Wednesday, January 04, 2006

Immigration standards and crime

The juxtaposition of a Red Star report on a Somali writer from Minneapolis who is being charged with sexual assault on a minor, and Governor Pawlenty's proposed immigration reforms should generate discussion on what kind of people are entering to our country, legally or illegally.

While there is nothing in the Red Star story on Mr. Mahamud Abdullahi Isse to indicate he had a prior criminal history before coming to America, does anyone know one way or another? We assume he came legally, as that issue has not been raised, and it is certainly more difficult for people from far away lands like Somalia to enter illicitly, but what criminal background screening took place? Mr. Isse is 70 years old; is it reasonable to assume that the alleged molestation is the first time? Maybe it is, maybe not. But do we really know?

Anti-Strib has been all over the criminal illegal alien story. Why are very bad people allowed to cross our borders? We have enough scumbags of our own without importing the world's refuse.

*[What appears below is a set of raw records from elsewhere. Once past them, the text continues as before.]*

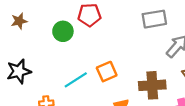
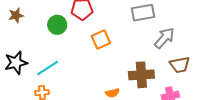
orange square: (107, 72) -> (101, 39), moved
cyan line: (76, 80) -> (48, 68), moved

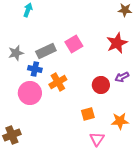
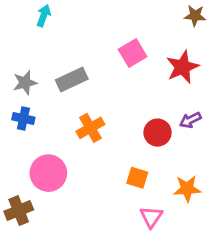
pink square: (74, 44) -> (133, 53), moved
blue cross: (35, 69) -> (23, 118), moved
pink circle: (30, 93) -> (48, 173), moved
orange square: (88, 114) -> (137, 178), turned 32

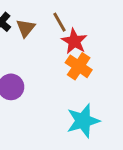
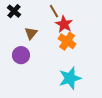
brown triangle: (26, 28) -> (31, 33), moved

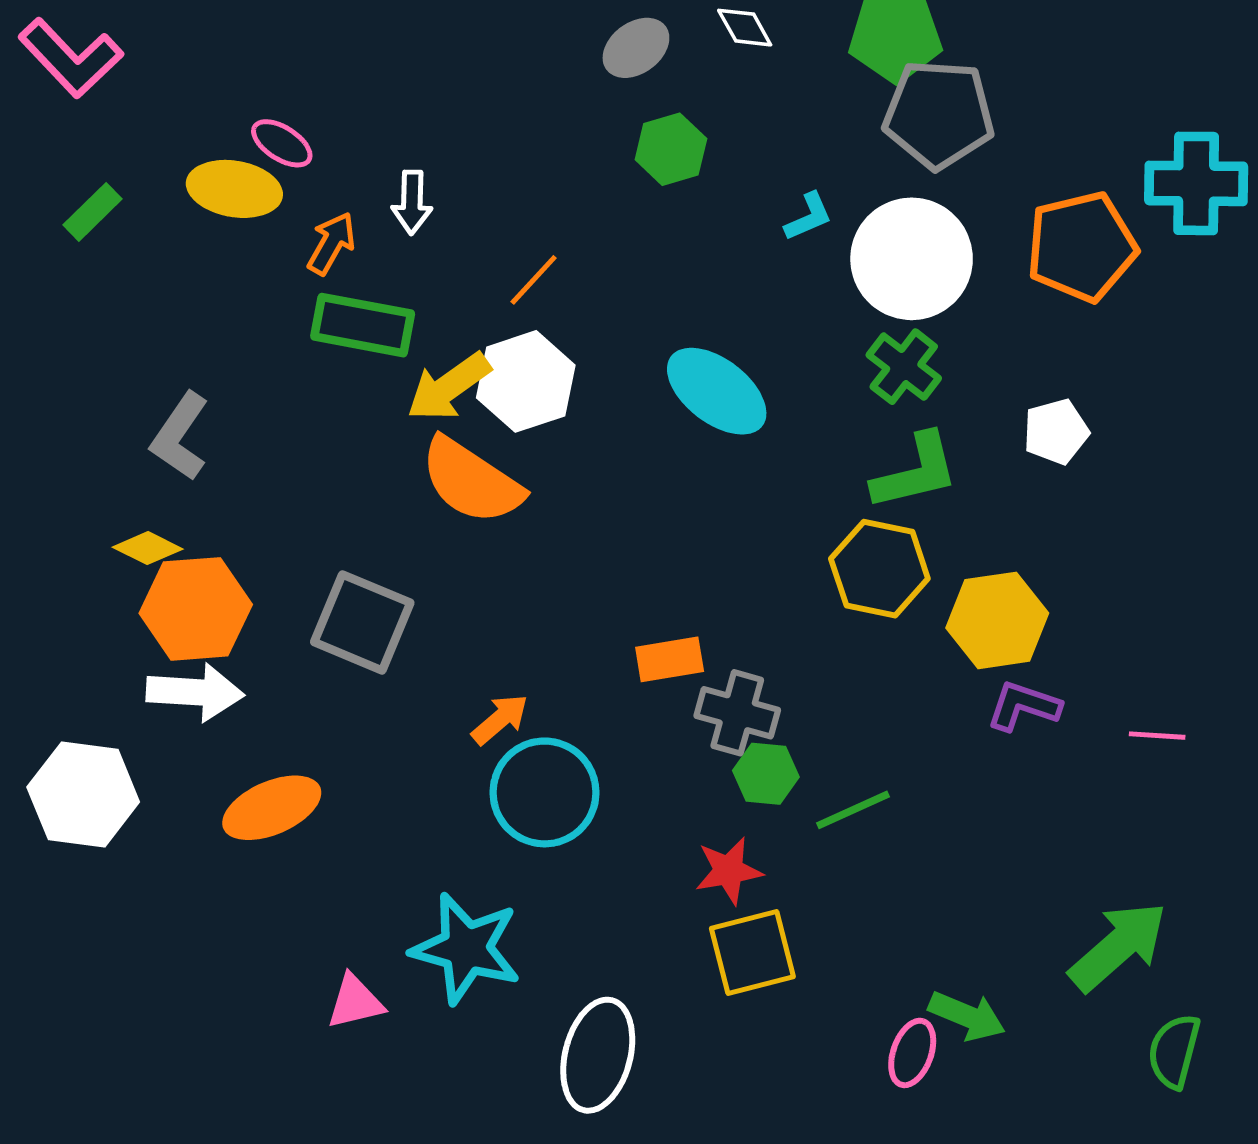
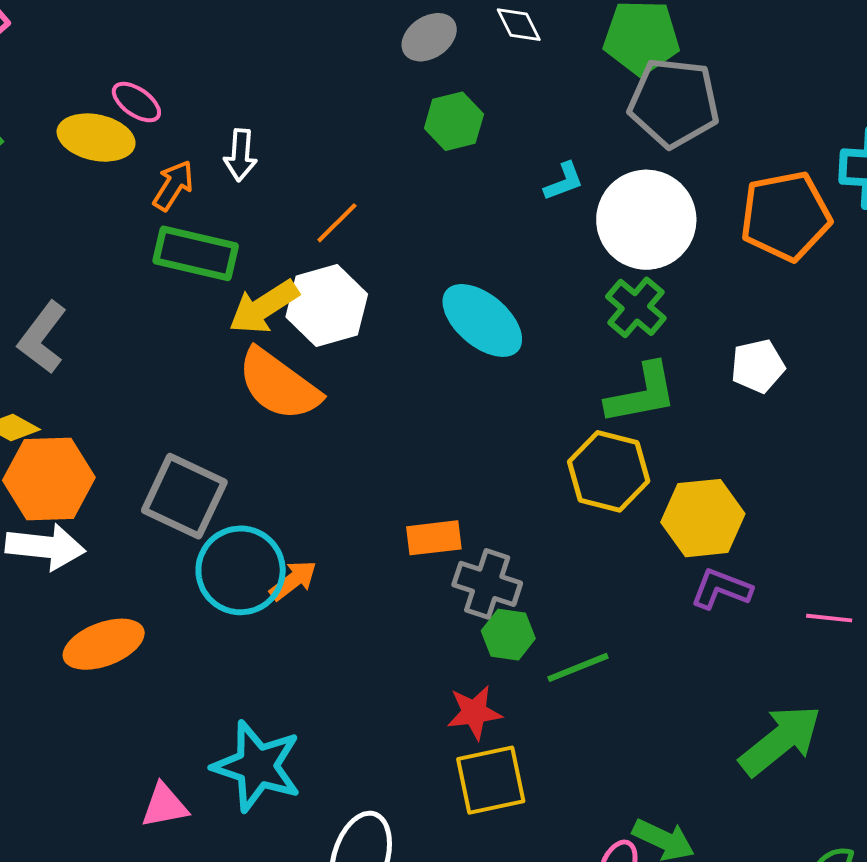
cyan circle: (545, 792) -> (241, 570), moved
green arrow: (1118, 946) -> (780, 740), moved

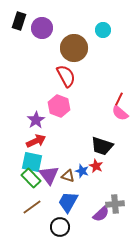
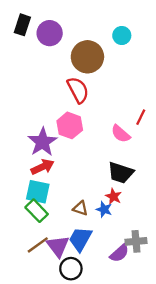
pink semicircle: (120, 113) -> (121, 134), moved
purple star: (36, 120) -> (42, 142), size x1.4
blue star: (82, 171) -> (104, 209), moved
purple triangle: (49, 175) -> (58, 246), moved

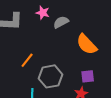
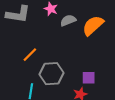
orange semicircle: (87, 44) -> (93, 25), moved, turned 85

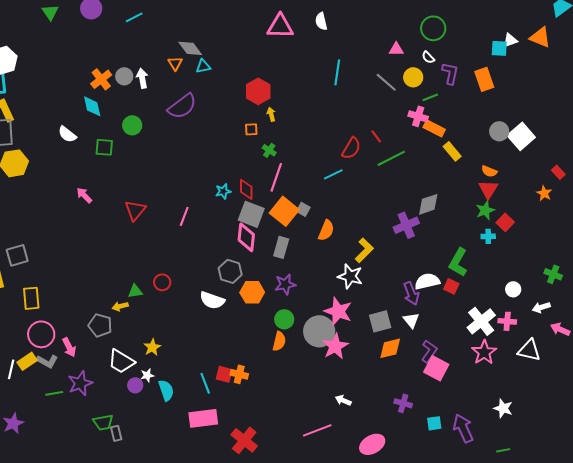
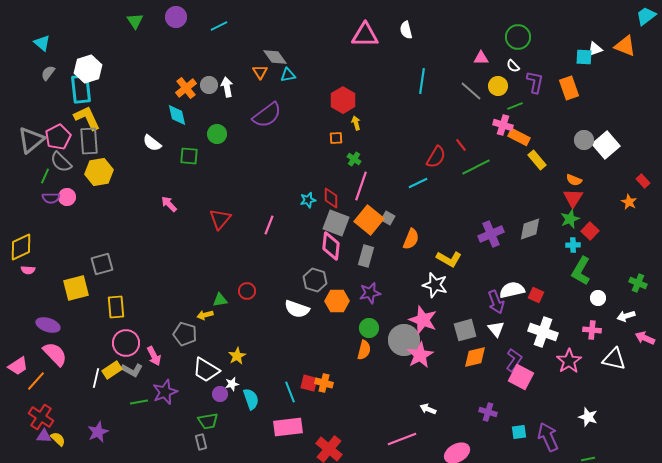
gray diamond: (428, 204) -> (530, 229), moved
yellow L-shape: (364, 250) -> (449, 259), turned 75
green L-shape: (458, 262) -> (581, 271), moved
white cross: (481, 321) -> (543, 332), moved, turned -32
green trapezoid: (103, 422) -> (208, 421), moved

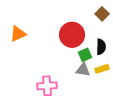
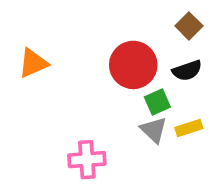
black semicircle: (101, 47) -> (187, 71), moved, turned 70
gray triangle: (83, 70) -> (154, 130), turned 35

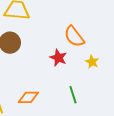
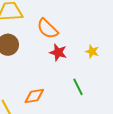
orange semicircle: (74, 36) -> (47, 29), moved

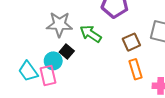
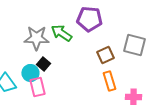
green arrow: (91, 34) -> (61, 33), moved
pink rectangle: (48, 75) -> (37, 87), moved

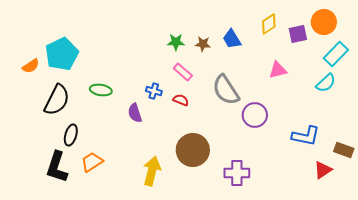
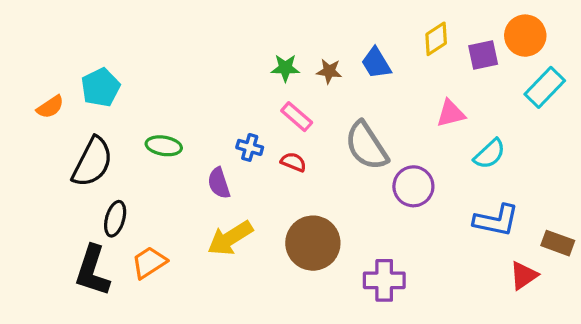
cyan pentagon: (62, 54) -> (101, 87), size x0.7
cyan semicircle: (326, 83) -> (490, 154), moved
yellow arrow: (152, 171) -> (230, 238), moved, turned -136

As with most conservatives, Rambix welcomes orderly and screened legal immigrants to our country. They should be screened of disease and criminal background and mental health. Few would argue with that.

The problem is, too many criminals are entering our borders. If they make their way to a major city, they are shielded by the likes of the Minneapolis City Council and mayor Ryback, and all the socialists who put political correctness and multiculturalism ahead of public safety and common sense.

Governor Pawlenty's proposal attacks many of these holes in our safety net:

• Establish a 10-member Minnesota Illegal Immigration Enforcement Team that would be federally trained and authorized to question, detain and arrest suspected illegal immigrants.

• Override city ordinances in Minneapolis and St. Paul that prohibit police officers from taking action against illegal immigrants unless they are arrested for a separate crime. Pawlenty said the ordinances violate federal law.

• Put into law a 2002 state administrative rule that prominently marks driver’s licenses of legal foreign visitors with their visa expiration dates. That proposal was a central theme of the Republican governor’s 2002 election campaign, but it was blocked by the DFL-controlled Senate. The Department of Public Safety under Gov. Jesse Ventura implemented the license designation by administrative rule and it continues in force.

• Toughen and add penalties for possession, creation and sale of false IDs. Currently, it is not a crime in Minnesota to possess a false ID unless an intent to commit a crime can be proven.

• Require officers to note the citizenship and immigration status of all arrestees at booking.

• Increase felony penalties for human trafficking when minors are exploited to up to 20 years in prison. In addition, a task force would be set up to seek ways to combat human trafficking.

• Add a state fine of as much as $5,000 to a current federal penalty of $11,000 for employers who knowingly hire or recruit illegal immigrants. In addition, state contracts would prohibit the use of illegal immigrants to perform contracted services.

These common sense proposals will be vilified by the one-world crowd, despite the lessons of 9/11.

Many immigrants are very good, hard-working people. We need to filter the inflow to accept the good folks, and exclude the troublemakers.